Posts Tagged ‘clouded leopard’

Tips for taking pictures at the zoo

Friday, June 26th, 2009

On fathers day, I went to the zoo to take some pictures and I thought I’d share some of the shots and some of the things I have learned about ‘zoo shooting’ that might help you get some great shots at your local zoo.


The first tip is the time of day you go.  The San Antonio Zoo offers early entrance (7:30) to zoo members and I take full advantage of it.  I go early in the morning for a couple of reasons.  First and foremost for me, this is South Texas and it gets really hot really fast.  I don’t do well in the heat so the early start time helps keep me from melting.  Second, and probably a more important reason is that the animals are more alert early in the morning.  They are looking for food and expecting interaction with their keepers.  This is one of those things you might want to contact your zoo about, as there are different schedules for different animals.  For instance, this Cheetah has play time every afternoon and she knows it.  The keeper actually teased her with her toy so I could get this shot on a previous trip.

Attentive Cheetah

Alert Cheetah

By the time I got around to her on this trip, she had already been fed and was just laying around relaxing.


Relaxing Cheetah

I had the same problem with the Sumatran Tiger

Sumatran Tiger

Sumatran Tiger

However the Spotted Hyena was still waiting on breakfast which allowed me to get this intent shot

Spotted Hyena

Spotted Hyena


Another thing folks really hate in zoo shots is having the cage bars in the picture.  Most of the time, they really detract from the story you are trying to tell.  But if you’re careful, you can shoot the shot so the bars/ wire don’t show up.  First get as close to the bars as you can and open the camera aperture wide open to get as much depth of field as you can.  For instance:

Black and White Monkey

I shot this one through wire just like you see in the back ground.  Being very close with the wide open aperture makes it disappear.    Some that can add problems to this is if you can’t get close to the bars/wire.  At the San Antonio Zoo, there are often hedges between the shooter and the bars so you are standing back 3-4 ft from the wire.  In this case you can’t get close.  With a little practice, I was able to shoot using a long zoom lens, with the aperture opened wide up and get pretty much the same effect.


Monkey 2

This one and the one after were shot about 4 ft away from the wire and about 6-7 feet away from the monkey.

Monkey 1

And this one was shot about 7 ft away through black cage wire.


Crested Oropendola

Crested Oropendola

Sometimes, however, the bars can actually add to the story, like this.

Jaguar 2



Another problem photographing zoo animals is shooting through glass.  There are two basic issues with glass.  One is dirty glass that’s smudged with finger/nose prints.  I take a small container of wet wipes and, if the smudges are on the outside, simply clean them before I shoot.  If they are on the inside or you don’t have wipes, the only thing I can suggest is to adjust your angle to hit a clean spot.

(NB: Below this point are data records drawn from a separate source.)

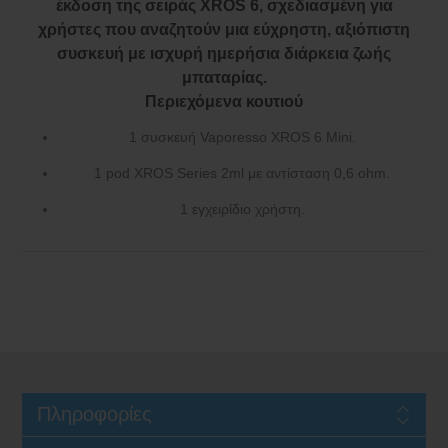
Περιεχόμενα κουτιού
1 συσκευή Vaporesso XROS 6 Mini.
1 pod XROS Series 2ml με αντίσταση 0,6 ohm.
1 εγχειρίδιο χρήστη.
Πληροφορίες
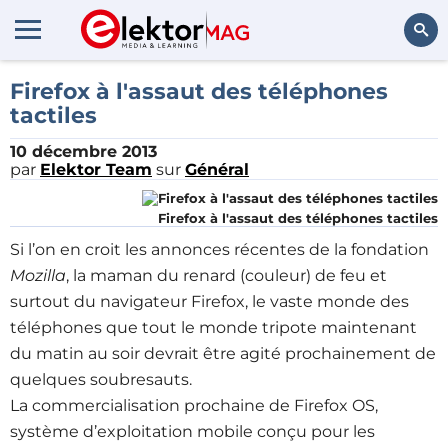
Rechercher
Firefox à l'assaut des téléphones
tactiles
10 décembre 2013
par
Elektor Team
sur
Général
Firefox à l'assaut des téléphones tactiles
Si l’on en croit les annonces récentes de la fondation
Mozilla
, la maman du renard (couleur) de feu et
surtout du navigateur Firefox, le vaste monde des
téléphones que tout le monde tripote maintenant
du matin au soir devrait être agité prochainement de
quelques soubresauts.
La commercialisation prochaine de Firefox OS,
système d’exploitation mobile conçu pour les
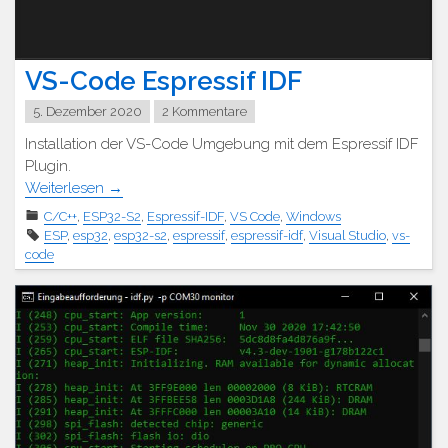
VS-Code Espressif IDF
5. Dezember 2020
2 Kommentare
Installation der VS-Code Umgebung mit dem Espressif IDF
Plugin.
Weiterlesen
→
C/C++
,
ESP32-S2
,
Espressif-IDF
,
VS Code
,
Windows
ESP
,
esp32
,
esp32-s2
,
espressif
,
espressif-idf
,
Visual Studio
,
vs-
code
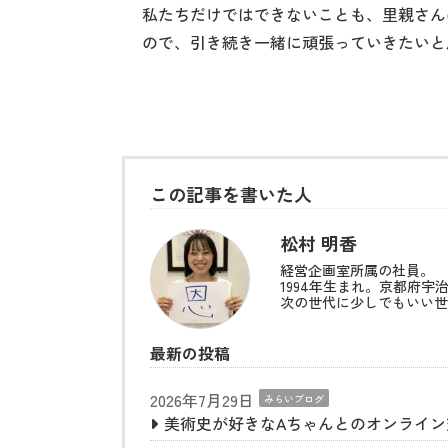
私たちだけではできないことも、里親さん
ので、引き続き一緒に頑張っていきたいと
この記事を書いた人
松村 明香
経営企画室所属の社員。
1994年生まれ。京都府宇
次の世代に少しでもいい世
最新の投稿
2026年7月29日
みらいブログ
美術史が好きなAちゃんとのオンライ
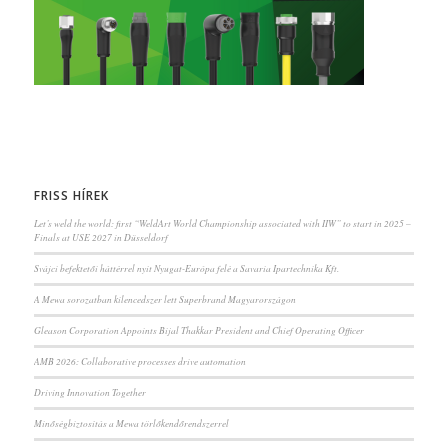
FRISS HÍREK
Let’s weld the world: first “WeldArt World Championship associated with IIW” to start in 2025 –
Finals at USE 2027 in Düsseldorf
Svájci befektetői háttérrel nyit Nyugat-Európa felé a Savaria Ipartechnika Kft.
A Mewa sorozatban kilencedszer lett Superbrand Magyarországon
Gleason Corporation Appoints Bijal Thakkar President and Chief Operating Officer
AMB 2026: Collaborative processes drive automation
Driving Innovation Together
Minőségbiztosítás a Mewa törlőkendőrendszerrel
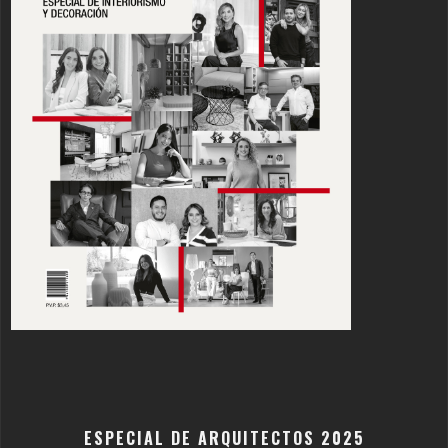
ESPECIAL DE ARQUITECTOS 2025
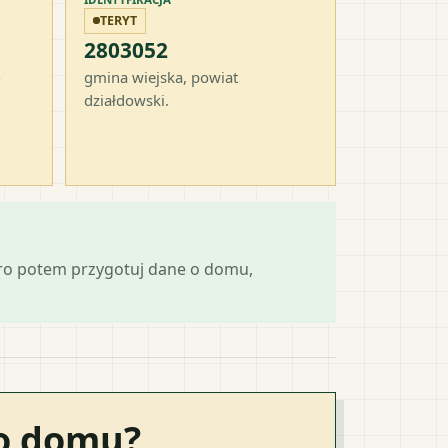
TERYT
2803052
-
gmina wiejska
, powiat
działdowski
.
ero potem przygotuj dane o domu,
go domu?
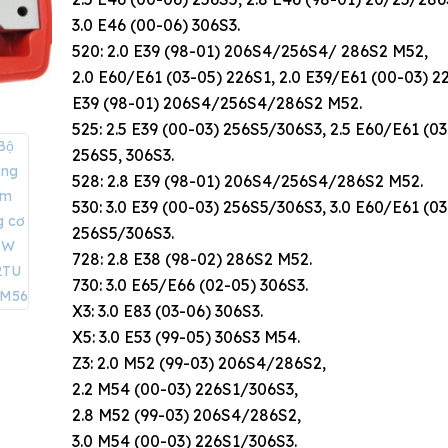
3.0 E46 (00-06) 306S3.
520: 2.0 E39 (98-01) 206S4/256S4/ 286S2 M52,
2.0 E60/E61 (03-05) 226S1, 2.0 E39/E61 (00-03) 22
E39 (98-01) 206S4/256S4/286S2 M52.
525: 2.5 E39 (00-03) 256S5/306S3, 2.5 E60/E61 (03
256S5, 306S3.
528: 2.8 E39 (98-01) 206S4/256S4/286S2 M52.
530: 3.0 E39 (00-03) 256S5/306S3, 3.0 E60/E61 (03
256S5/306S3.
728: 2.8 E38 (98-02) 286S2 M52.
730: 3.0 E65/E66 (02-05) 306S3.
X3: 3.0 E83 (03-06) 306S3.
X5: 3.0 E53 (99-05) 306S3 M54.
Z3: 2.0 M52 (99-03) 206S4/286S2,
2.2 M54 (00-03) 226S1/306S3,
2.8 M52 (99-03) 206S4/286S2,
3.0 M54 (00-03) 226S1/306S3.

The other problem with shooting through glass is reflections.  These become even worse if you are having to fire the flash.  The key to getting these shots is to change your angle.  Instead of shooting perpendicular to the glass, adjust your angle to 30-45 degrees and the reflections should diminish.  This may take a little trial and error to find the right angle for the shot, but that’s the great thing about digital.

These were all shot through glass by standing at an angle to the glass.


Monkey 3 in Black and White

Clouded Leopard 1

Clouded Leopard

Jaguar 1


And these were shot through glass with a flash.

Komodo Dragon 2

Komodo Dragon

Komodo Dragon 1

Komodo Dragon


So do a little research, gear up and head out to your local zoo for some great photography!  It’s always a blast.